Macy (1949) has studied the breast milk Na values on various days.[9] In 1998, Kaplan's paper outlined the course of two infants who died.[1] The first newborn died on day 12 of life after presenting on day 9 with seizures and massive intraventricular, periventricular, and cortical hemorrhages on CT scan with plasma Na concentration of 180 mmol/l. While hypernatremia itself can cause seizure, seizures can itself occur during treatment, especially during fluid resuscitation. Hence, hypernatremic dehydration should be rehydrated slowly. Rapid correction of increased serum Na concentration predisposes to osmotic changes in the brain which can exacerbate the existing cerebral edema. Hence, oral rehydration with expressed BM or direct breastfeed or a fluid rehydration at a rate of 100 ml/kg/day can be done. There are very few protocols for intravenous rehydration. In our hospital, none of the babies had seizures either before or during the treatment.

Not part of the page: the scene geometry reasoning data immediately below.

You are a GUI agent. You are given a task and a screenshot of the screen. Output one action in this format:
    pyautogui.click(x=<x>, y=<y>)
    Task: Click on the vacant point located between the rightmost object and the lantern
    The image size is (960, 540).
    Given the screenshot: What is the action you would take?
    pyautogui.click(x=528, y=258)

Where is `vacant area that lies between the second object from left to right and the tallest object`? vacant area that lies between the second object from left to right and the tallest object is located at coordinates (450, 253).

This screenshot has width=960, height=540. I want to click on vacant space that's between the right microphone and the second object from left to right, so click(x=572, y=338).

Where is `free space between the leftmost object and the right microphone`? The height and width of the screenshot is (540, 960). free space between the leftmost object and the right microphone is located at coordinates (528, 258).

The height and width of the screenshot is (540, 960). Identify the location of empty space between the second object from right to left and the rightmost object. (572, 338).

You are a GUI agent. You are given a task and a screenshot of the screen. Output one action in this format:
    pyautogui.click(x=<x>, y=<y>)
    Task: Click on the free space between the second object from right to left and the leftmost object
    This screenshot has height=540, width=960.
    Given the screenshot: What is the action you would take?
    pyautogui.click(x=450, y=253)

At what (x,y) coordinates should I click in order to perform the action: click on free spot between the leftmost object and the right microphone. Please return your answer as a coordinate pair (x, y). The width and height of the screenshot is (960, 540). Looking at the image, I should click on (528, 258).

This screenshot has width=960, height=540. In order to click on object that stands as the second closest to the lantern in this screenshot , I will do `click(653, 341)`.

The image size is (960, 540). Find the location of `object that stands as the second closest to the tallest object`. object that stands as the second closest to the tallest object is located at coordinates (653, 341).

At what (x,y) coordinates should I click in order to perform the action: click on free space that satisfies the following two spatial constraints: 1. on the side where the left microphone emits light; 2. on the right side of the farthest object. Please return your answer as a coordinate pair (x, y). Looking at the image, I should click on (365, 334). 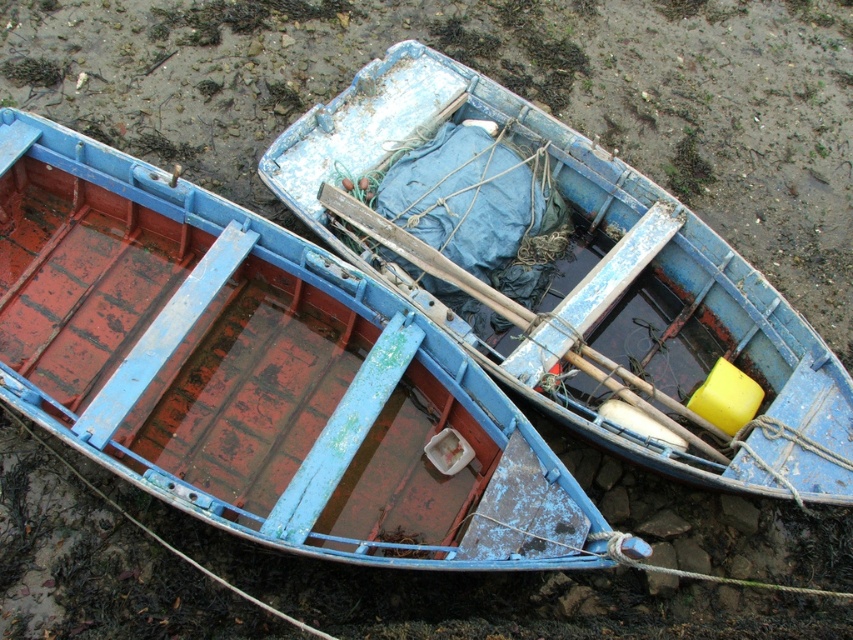 Question: Which point is farther from the camera taking this photo?

Choices:
 (A) (529, 145)
 (B) (138, 384)

Answer: (A)

Question: Can you confirm if rusty metal boat at lower left is wider than blue painted wood boat at center?

Choices:
 (A) yes
 (B) no

Answer: (A)

Question: Is rusty metal boat at lower left smaller than blue painted wood boat at center?

Choices:
 (A) yes
 (B) no

Answer: (B)

Question: Considering the relative positions of rusty metal boat at lower left and blue painted wood boat at center in the image provided, where is rusty metal boat at lower left located with respect to blue painted wood boat at center?

Choices:
 (A) left
 (B) right

Answer: (A)

Question: Which point appears farthest from the camera in this image?

Choices:
 (A) (363, 541)
 (B) (711, 248)

Answer: (B) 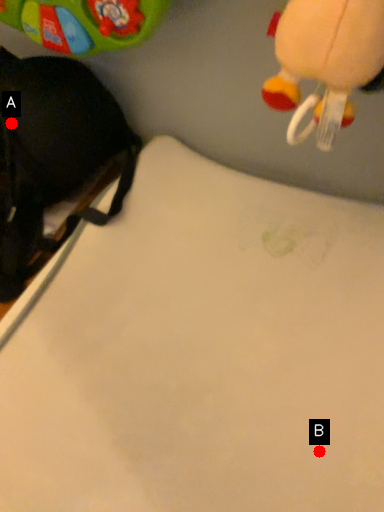 Question: Two points are circled on the image, labeled by A and B beside each circle. Among these points, which one is farthest from the camera?

Choices:
 (A) A is further
 (B) B is further

Answer: (A) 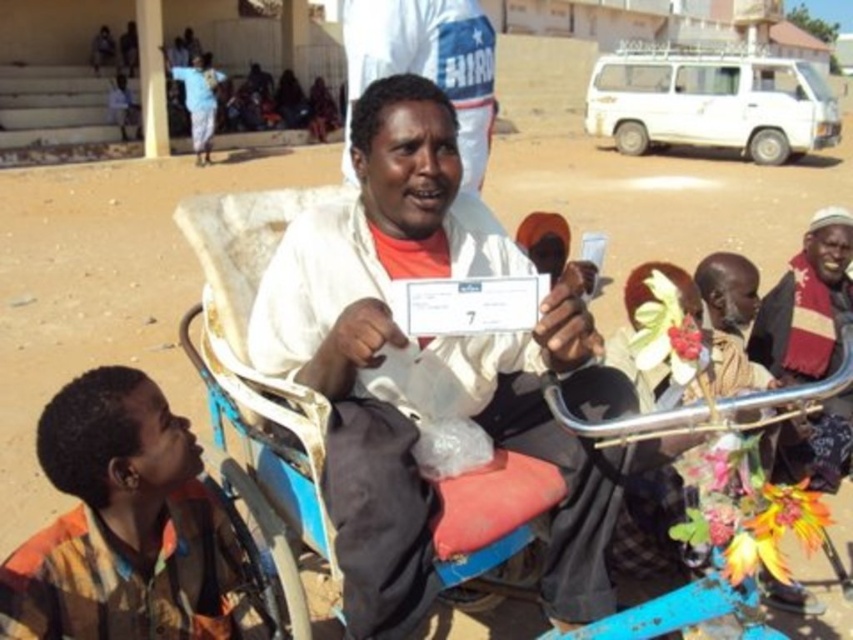 You are a photographer trying to capture a group photo of the white matte shirt at center and the multicolored fabric shirt at lower left. Since you want both subjects to appear equally tall in the photo, which adjustment should you make?

Since the white matte shirt at center is taller than the multicolored fabric shirt at lower left, you should position the camera lower to reduce the apparent height difference between them, making both subjects appear equally tall in the photo.

You are standing at the origin of a coordinate system placed at the bottom left corner of the image. You see a man in a wheelchair holding a document with the number 7 and a point marked at coordinates (120, 524). What object is located at that point?

The point at coordinates (120, 524) marks the multicolored fabric shirt at lower left.

Based on the photo, you are a delivery person who needs to place a package on the blue metallic cart at center. However, there is a multicolored fabric shirt at lower left in the way. Can you move the package over the shirt to the cart?

The multicolored fabric shirt at lower left is positioned under the blue metallic cart at center, so the shirt is directly below the cart. This means you can place the package directly onto the cart without needing to move the shirt as it is already underneath. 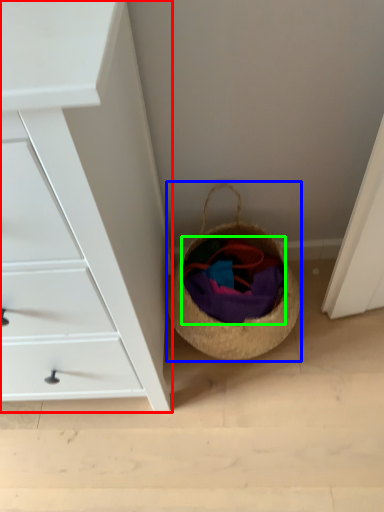 Question: Which object is the closest to the chest of drawers (highlighted by a red box)? Choose among these: basket (highlighted by a blue box) or clothing (highlighted by a green box).

Choices:
 (A) basket
 (B) clothing

Answer: (A)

Another study from Italy reported that during the 1st day of life, 7.7% of exclusively breast-fed healthy, term, newborn infants present a weight loss exceeding 10%, and in 35% of these, hypernatremia was detected mean for BM Na+ concentrations in their study was 23.05, standard deviation was 1.10, and 95% confidence interval was 20.87 and 25.24. They reported an inverse relation between BM Na+ concentration and infants DBMI. Their study concluded that a high concentration of BM Na+ may be predictive of impending lactation failure, but it is not an indication to interrupt breastfeeding.
Conclusion
Neonatal hypernatremia is not as rare as is commonly believed. Feeding difficulties in the babies can give rise to inadequate BM secretion. Monitoring the mother and baby in the 1st week of life for successful establishment of breastfeeding is essential. In an otherwise healthy baby, poor feeding and weight loss could be a reason to suspect hypernatremia. Neonatal hypernatremia due to BM hypernatremia is now an established entity, and BM Na should be looked for in every neonate with hypernatremia. There is no reason to stop breastfeeding even if the BM Na is high as it decreases as time progresses. Breastfeed still remains crucially beneficial to baby and should be strongly advocated.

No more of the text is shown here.